La comparación que pone Jesús del hombre que se fué y dejó encargados de cuidar su casa a los empleados, viene muy al caso del Cuidado de la Naturaleza. Añade Marcos: señalando a cada uno su trabajo y confiando la vigilancia al portero (Marcos 13, 34), invitándonos así a pensar cuál es nuestra misión en cuanto al cuidado del Oikos.

Dios nos ha encargado de cuidar la Creación, su casa y nuestra casa. Pero la estamos destruyendo. Dos ejemplos. La ONG Amazon calculó en 24.000 campos de futbol el espacio destruido en el 2013 de la selva amazónica. El 60% ocurrió en tierras privadas o bajo el control de ocupantes ilegales.

En Colombia la laguna de Fúquene, situada entre Ubaté y Chiquinquirá, descendió 1 metro. Esta laguna albergaba 80 especies de animales, tales como patos, peces, aves, runchos y zorras. El deterioro es tan notable, que esta cifra se redujo en más del 40 % en los últimos años, debido a la extracción de agua para regadíos de sementeras abonadas con material no tan amigable para este ecosistema y a las 6.7000 toneladas de sedimentos que se depositan cada año en estas, antaño límpidas aguas.

El fenómeno que ha favorecido esta reducción de los peces es la llamada eutrofización, o realimentación de aguas por minerales que caen en ellas y que hacen creer las plantas acuáticas en forma descomunal, pero robando el oxígeno.

En el III Encuentro por el Agua, tenido en el Hotel Hilton, con más de 300 participantes se vio la necesidad de crear en el país el equivalente al Banco de la República. Este ha logrado conservar el patrimonio económico gracias a ser una institución fuerte, independiente de la política. Lo mismo se comentó allí, se necesitaría en cuanto al patrimonio ambiental. Pero desgracia no se tocó casi el problema de la megaminería que está vendiendo a precios ridículos nuestro oro y demás minerales a las grandes potencias.

Yendo más al fondo del problema, se necesita algo que toque las conciencias y nos dé la verdadera ciencia. Es decir, la sabiduría que nos haga conscientes de que el problema grave está en el desconocimiento de Dios como Creador y no del dinero como dios, al que estamos adorando por todas partes.

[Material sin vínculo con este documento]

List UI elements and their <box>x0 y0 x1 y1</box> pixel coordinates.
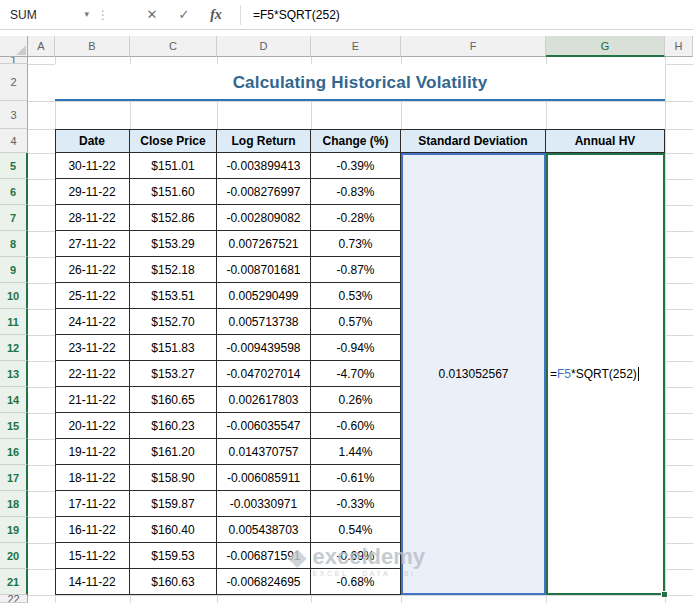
data-cell-E19[interactable]: 0.54% <box>311 517 401 543</box>
data-cell-D7[interactable]: -0.002809082 <box>217 205 311 231</box>
row-header-7[interactable]: 7 <box>0 205 28 231</box>
data-cell-B9[interactable]: 26-11-22 <box>55 257 130 283</box>
data-cell-E10[interactable]: 0.53% <box>311 283 401 309</box>
data-cell-C12[interactable]: $151.83 <box>130 335 217 361</box>
data-cell-D9[interactable]: -0.008701681 <box>217 257 311 283</box>
data-cell-C7[interactable]: $152.86 <box>130 205 217 231</box>
data-cell-B18[interactable]: 17-11-22 <box>55 491 130 517</box>
data-cell-B5[interactable]: 30-11-22 <box>55 153 130 179</box>
row-header-17[interactable]: 17 <box>0 465 28 491</box>
data-cell-E15[interactable]: -0.60% <box>311 413 401 439</box>
data-cell-C10[interactable]: $153.51 <box>130 283 217 309</box>
data-cell-D10[interactable]: 0.005290499 <box>217 283 311 309</box>
row-header-1[interactable]: 1 <box>0 57 28 64</box>
data-cell-B7[interactable]: 28-11-22 <box>55 205 130 231</box>
data-cell-E16[interactable]: 1.44% <box>311 439 401 465</box>
data-cell-B6[interactable]: 29-11-22 <box>55 179 130 205</box>
column-header-F[interactable]: F <box>401 36 546 57</box>
row-header-6[interactable]: 6 <box>0 179 28 205</box>
data-cell-B17[interactable]: 18-11-22 <box>55 465 130 491</box>
data-cell-B13[interactable]: 22-11-22 <box>55 361 130 387</box>
row-header-5[interactable]: 5 <box>0 153 28 179</box>
column-header-G[interactable]: G <box>546 36 665 57</box>
data-cell-C13[interactable]: $153.27 <box>130 361 217 387</box>
data-cell-C14[interactable]: $160.65 <box>130 387 217 413</box>
data-cell-C20[interactable]: $159.53 <box>130 543 217 569</box>
cancel-icon[interactable]: ✕ <box>136 0 168 30</box>
row-header-22[interactable]: 22 <box>0 595 28 603</box>
data-cell-B21[interactable]: 14-11-22 <box>55 569 130 595</box>
row-header-4[interactable]: 4 <box>0 129 28 153</box>
data-cell-D16[interactable]: 0.014370757 <box>217 439 311 465</box>
data-cell-E13[interactable]: -4.70% <box>311 361 401 387</box>
data-cell-B14[interactable]: 21-11-22 <box>55 387 130 413</box>
data-cell-C9[interactable]: $152.18 <box>130 257 217 283</box>
data-cell-E9[interactable]: -0.87% <box>311 257 401 283</box>
data-cell-E7[interactable]: -0.28% <box>311 205 401 231</box>
name-box-dropdown-icon[interactable]: ▾ <box>84 9 89 19</box>
data-cell-B11[interactable]: 24-11-22 <box>55 309 130 335</box>
column-header-A[interactable]: A <box>28 36 55 57</box>
data-cell-B16[interactable]: 19-11-22 <box>55 439 130 465</box>
enter-icon[interactable]: ✓ <box>168 0 200 30</box>
row-header-14[interactable]: 14 <box>0 387 28 413</box>
row-header-20[interactable]: 20 <box>0 543 28 569</box>
data-cell-B12[interactable]: 23-11-22 <box>55 335 130 361</box>
data-cell-E5[interactable]: -0.39% <box>311 153 401 179</box>
row-header-2[interactable]: 2 <box>0 64 28 101</box>
data-cell-C5[interactable]: $151.01 <box>130 153 217 179</box>
data-cell-E17[interactable]: -0.61% <box>311 465 401 491</box>
data-cell-D6[interactable]: -0.008276997 <box>217 179 311 205</box>
data-cell-E12[interactable]: -0.94% <box>311 335 401 361</box>
row-header-15[interactable]: 15 <box>0 413 28 439</box>
data-cell-D18[interactable]: -0.00330971 <box>217 491 311 517</box>
name-box[interactable]: SUM ▾ <box>0 0 96 30</box>
data-cell-B10[interactable]: 25-11-22 <box>55 283 130 309</box>
data-cell-C6[interactable]: $151.60 <box>130 179 217 205</box>
column-header-H[interactable]: H <box>665 36 693 57</box>
data-cell-D21[interactable]: -0.006824695 <box>217 569 311 595</box>
row-header-16[interactable]: 16 <box>0 439 28 465</box>
data-cell-E20[interactable]: -0.69% <box>311 543 401 569</box>
column-header-C[interactable]: C <box>130 36 217 57</box>
data-cell-D15[interactable]: -0.006035547 <box>217 413 311 439</box>
annual-hv-editing-cell[interactable]: =F5*SQRT(252) <box>546 153 665 595</box>
row-header-18[interactable]: 18 <box>0 491 28 517</box>
data-cell-D11[interactable]: 0.005713738 <box>217 309 311 335</box>
data-cell-D12[interactable]: -0.009439598 <box>217 335 311 361</box>
data-cell-E6[interactable]: -0.83% <box>311 179 401 205</box>
data-cell-C11[interactable]: $152.70 <box>130 309 217 335</box>
data-cell-D5[interactable]: -0.003899413 <box>217 153 311 179</box>
insert-function-icon[interactable]: fx <box>200 0 232 30</box>
select-all-button[interactable] <box>0 36 28 57</box>
standard-deviation-merged-cell[interactable]: 0.013052567 <box>401 153 546 595</box>
data-cell-E18[interactable]: -0.33% <box>311 491 401 517</box>
data-cell-E8[interactable]: 0.73% <box>311 231 401 257</box>
row-header-21[interactable]: 21 <box>0 569 28 595</box>
data-cell-E14[interactable]: 0.26% <box>311 387 401 413</box>
data-cell-C19[interactable]: $160.40 <box>130 517 217 543</box>
row-header-8[interactable]: 8 <box>0 231 28 257</box>
data-cell-C8[interactable]: $153.29 <box>130 231 217 257</box>
data-cell-E21[interactable]: -0.68% <box>311 569 401 595</box>
data-cell-B15[interactable]: 20-11-22 <box>55 413 130 439</box>
data-cell-D13[interactable]: -0.047027014 <box>217 361 311 387</box>
row-header-3[interactable]: 3 <box>0 101 28 129</box>
data-cell-D14[interactable]: 0.002617803 <box>217 387 311 413</box>
row-header-11[interactable]: 11 <box>0 309 28 335</box>
data-cell-D19[interactable]: 0.005438703 <box>217 517 311 543</box>
data-cell-C17[interactable]: $158.90 <box>130 465 217 491</box>
data-cell-B19[interactable]: 16-11-22 <box>55 517 130 543</box>
data-cell-B20[interactable]: 15-11-22 <box>55 543 130 569</box>
column-header-B[interactable]: B <box>55 36 130 57</box>
row-header-19[interactable]: 19 <box>0 517 28 543</box>
data-cell-D20[interactable]: -0.006871591 <box>217 543 311 569</box>
row-header-13[interactable]: 13 <box>0 361 28 387</box>
data-cell-C21[interactable]: $160.63 <box>130 569 217 595</box>
data-cell-D8[interactable]: 0.007267521 <box>217 231 311 257</box>
data-cell-E11[interactable]: 0.57% <box>311 309 401 335</box>
data-cell-C16[interactable]: $161.20 <box>130 439 217 465</box>
data-cell-B8[interactable]: 27-11-22 <box>55 231 130 257</box>
data-cell-C18[interactable]: $159.87 <box>130 491 217 517</box>
fill-handle[interactable] <box>661 591 668 598</box>
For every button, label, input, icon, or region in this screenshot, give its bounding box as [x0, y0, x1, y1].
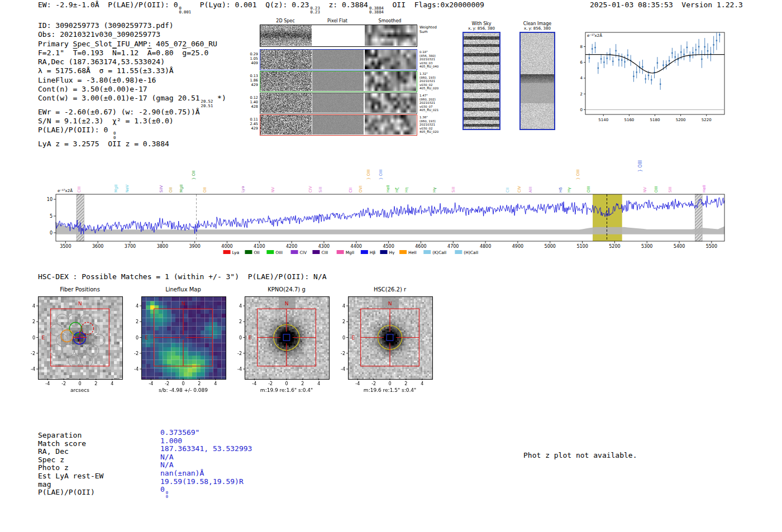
hscdex-matches-line: HSC-DEX : Possible Matches = 1 (within +… [38, 272, 327, 281]
fiber-smoothed-image [365, 71, 416, 91]
fiber-2d-spec-image [260, 50, 312, 69]
text-segment: P(Lyα): 0.001 [200, 1, 257, 9]
legend-swatch [223, 250, 231, 254]
x-tick-label: 5300 [641, 244, 652, 249]
data-point [607, 57, 608, 59]
y-tick-label: 2 [580, 92, 583, 97]
fiber-row-stats: 0.112.45429 [245, 117, 258, 131]
detection-info-block: ID: 3090259773 (3090259773.pdf)Obs: 2021… [38, 21, 226, 148]
fiber-row-stats: 0.131.86429 [245, 74, 258, 87]
text-segment: ID: 3090259773 (3090259773.pdf) [38, 21, 174, 30]
fiber-2d-spec-image [260, 115, 312, 135]
x-tick-label: 4 [317, 381, 320, 386]
x-tick-label: 5200 [676, 118, 686, 122]
x-tick-label: 4 [214, 381, 217, 386]
x-tick-label: 3700 [125, 244, 136, 249]
data-point [618, 59, 619, 60]
x-tick-label: -4 [355, 381, 360, 386]
info-line: Cont(n) = 3.50(±0.00)e-17 [38, 85, 226, 94]
data-point [662, 65, 664, 66]
data-point [615, 50, 616, 51]
match-row-value: 000 [160, 485, 168, 499]
text-segment: Obs: 20210321v030_3090259773 [38, 30, 160, 39]
x-tick-label: 3800 [157, 244, 168, 249]
match-row-value: N/A [160, 453, 173, 461]
cutout-xlabel: m:19.9 re:1.6" s:0.4" [236, 387, 337, 393]
y-tick-label: 0 [239, 336, 242, 341]
emission-line-label: OVI [359, 186, 363, 193]
stat-line: 0.12 [245, 95, 258, 100]
compass-east: E [352, 335, 355, 341]
fraction-stack: 00 [113, 131, 116, 139]
fit-plot-frame [585, 32, 724, 114]
panel-image [464, 33, 499, 129]
legend-swatch [455, 250, 462, 254]
text-segment: LineFlux = -3.80(±0.98)e-16 [38, 76, 156, 84]
x-tick-label: 4 [421, 381, 423, 386]
id-line: 20210321 [419, 79, 438, 83]
x-tick-label: -4 [252, 381, 256, 386]
y-tick-label: 6 [580, 60, 583, 65]
y-tick-label: 0 [50, 231, 53, 236]
fiber-smoothed-image [365, 93, 416, 113]
data-point [666, 64, 667, 65]
header-summary-line: EW: -2.9±-1.0Å P(LAE)/P(OII): 000.001 P(… [38, 1, 484, 14]
x-tick-label: 4200 [286, 244, 297, 249]
fiber-pixel-flat-image [312, 71, 364, 91]
data-point [633, 76, 634, 77]
cutout-xlabel: arcsecs [30, 387, 130, 393]
data-point [642, 66, 643, 68]
data-point [600, 58, 602, 59]
text-segment: g [182, 49, 187, 57]
info-line: Primary Spec_Slot_IFU_AMP: 405_072_060_R… [38, 40, 226, 49]
cutout-overlay: -4-4-2-2002244NE [229, 286, 346, 397]
info-line: S/N = 9.1(±2.3) χ² = 1.3(±0.0) [38, 117, 226, 126]
weighted-sum-label: WeightedSum [419, 26, 437, 34]
fraction-stack: 0.38840.3884 [369, 6, 384, 14]
id-line: v030_03 [419, 61, 438, 65]
y-tick-label: -2 [134, 351, 139, 356]
fiber-pixel-flat-image [312, 115, 364, 135]
match-table-row: Separation0.373569" [38, 431, 351, 439]
data-point [627, 55, 628, 56]
legend-swatch [312, 250, 320, 254]
spec2d-cutouts-section: 2D SpecPixel FlatSmoothedWeightedSum0.29… [260, 18, 452, 138]
legend-label: OIII [275, 250, 283, 255]
emission-line-label: CIV [517, 186, 522, 193]
x-tick-label: 4300 [318, 244, 330, 249]
y-tick-label: 8 [580, 45, 583, 49]
x-tick-label: 2 [301, 381, 304, 386]
compass-east: E [249, 335, 252, 341]
match-row-value: nan(±nan)Å [160, 469, 204, 477]
legend-label: Hβ [370, 250, 376, 255]
y-tick-label: 0 [580, 108, 583, 112]
id-line: 405_RU_020 [419, 87, 438, 90]
id-line: 20210321 [419, 57, 438, 61]
info-line: λ = 5175.68Å σ = 11.55(±3.33)Å [38, 66, 226, 75]
text-segment: Cont(n) = 3.50(±0.00)e-17 [38, 85, 147, 93]
fiber-pixel-flat-image [312, 93, 364, 113]
stat-line: 429 [245, 126, 258, 131]
data-point [698, 46, 699, 47]
x-tick-label: 4700 [447, 244, 459, 249]
emission-line-label: OII [203, 187, 207, 193]
spacer [257, 1, 266, 9]
panel-frame [519, 32, 555, 130]
y-tick-label: -4 [134, 367, 139, 372]
emission-line-label: NV [271, 187, 275, 193]
id-line: (856, 380) [419, 54, 438, 58]
x-tick-label: 5200 [609, 244, 620, 249]
info-line: P(LAE)/P(OII): 0 00 [38, 126, 226, 139]
data-point [680, 51, 681, 52]
y-tick-label: 2 [136, 319, 139, 324]
emission-line-label: SiIV [159, 185, 164, 193]
y-tick-label: -4 [237, 367, 242, 372]
match-row-label: RA, Dec [38, 447, 69, 456]
spec2d-col-header: Smoothed [365, 18, 415, 23]
panel-subtitle: x, y: 856, 380 [519, 26, 555, 31]
header-datetime: 2025-01-03 08:35:53 Version 1.22.3 [590, 1, 743, 9]
id-line: 1.47" [419, 94, 438, 98]
spectrum-ylabel: e⁻¹⁷x2Å [58, 188, 73, 193]
cutout-overlay: -4-4-2-2002244NE [332, 286, 450, 397]
x-tick-label: 4900 [512, 244, 523, 249]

Y el Evangelio de hoy nos previene: Permanezcan, pues, en vela, porque no saben cuándo llegará el dueño de casa…Y lo que les digo a ustedes, lo digo a todos: permanezcan en vela (Mc 13,35 y 37).

La misma celebración de la Navidad está siendo patrocinada por este señor: el dinero. La gente se afana por comprar, por regalos, por las fiestas. Y se olvida de la oración, la verdadera vida en familia, el contacto sano y oxigenante con la naturaleza y de la presencia de Jesús en la Navidad.